Top of Records for the task

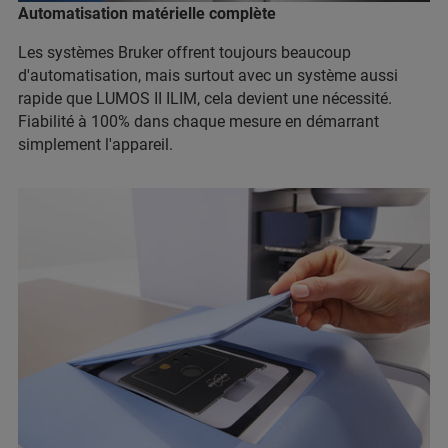
Automatisation matérielle complète
Les systèmes Bruker offrent toujours beaucoup
d'automatisation, mais surtout avec un système aussi
rapide que LUMOS II ILIM, cela devient une nécessité.
Fiabilité à 100% dans chaque mesure en démarrant
simplement l'appareil.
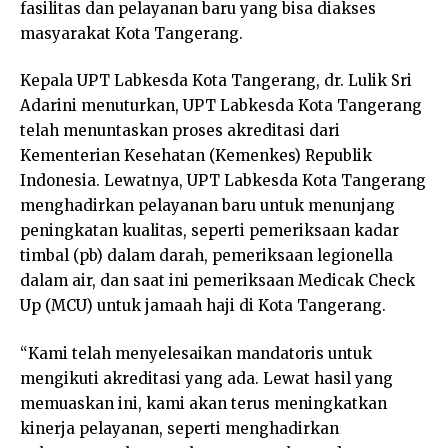
fasilitas dan pelayanan baru yang bisa diakses
masyarakat Kota Tangerang.
Kepala UPT Labkesda Kota Tangerang, dr. Lulik Sri
Adarini menuturkan, UPT Labkesda Kota Tangerang
telah menuntaskan proses akreditasi dari
Kementerian Kesehatan (Kemenkes) Republik
Indonesia. Lewatnya, UPT Labkesda Kota Tangerang
menghadirkan pelayanan baru untuk menunjang
peningkatan kualitas, seperti pemeriksaan kadar
timbal (pb) dalam darah, pemeriksaan legionella
dalam air, dan saat ini pemeriksaan Medicak Check
Up (MCU) untuk jamaah haji di Kota Tangerang.
“Kami telah menyelesaikan mandatoris untuk
mengikuti akreditasi yang ada. Lewat hasil yang
memuaskan ini, kami akan terus meningkatkan
kinerja pelayanan, seperti menghadirkan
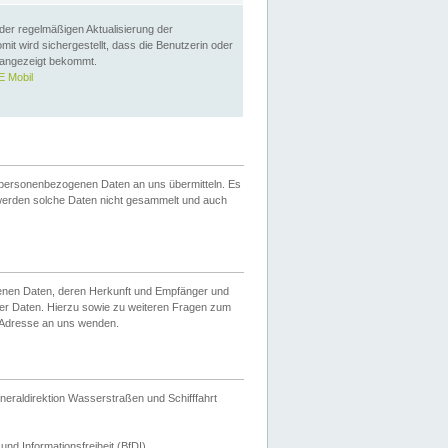
 der regelmäßigen Aktualisierung der
omit wird sichergestellt, dass die Benutzerin oder
 angezeigt bekommt.
 Mobil
 personenbezogenen Daten an uns übermitteln. Es
werden solche Daten nicht gesammelt und auch
ogenen Daten, deren Herkunft und Empfänger und
er Daten. Hierzu sowie zu weiteren Fragen zum
 Adresse an uns wenden.
neraldirektion Wasserstraßen und Schifffahrt
nd Informationsfreiheit (BfDI).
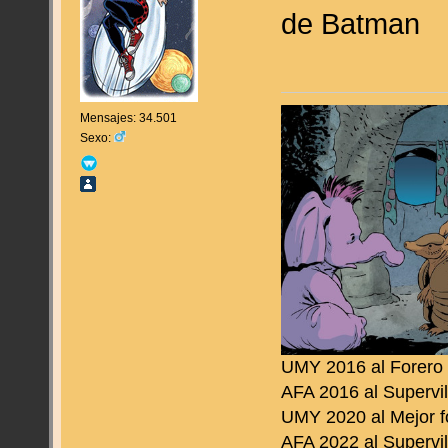
de Batman
Mensajes: 34.501
Sexo:
UMY 2016 al Forero
AFA 2016 al Supervil
UMY 2020 al Mejor f
AFA 2022 al Supervil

Bottom of Records for the task

▸ Exercise directions
Start with the first line of the records above and end with the line containing "masyarakat Kota Tangerang.". Output those lines exactly, pictures excluded.

▸ Solution to the exercise
Automatisation matérielle complète
Les systèmes Bruker offrent toujours beaucoup
d'automatisation, mais surtout avec un système aussi
rapide que LUMOS II ILIM, cela devient une nécessité.
Fiabilité à 100% dans chaque mesure en démarrant
simplement l'appareil.
fasilitas dan pelayanan baru yang bisa diakses
masyarakat Kota Tangerang.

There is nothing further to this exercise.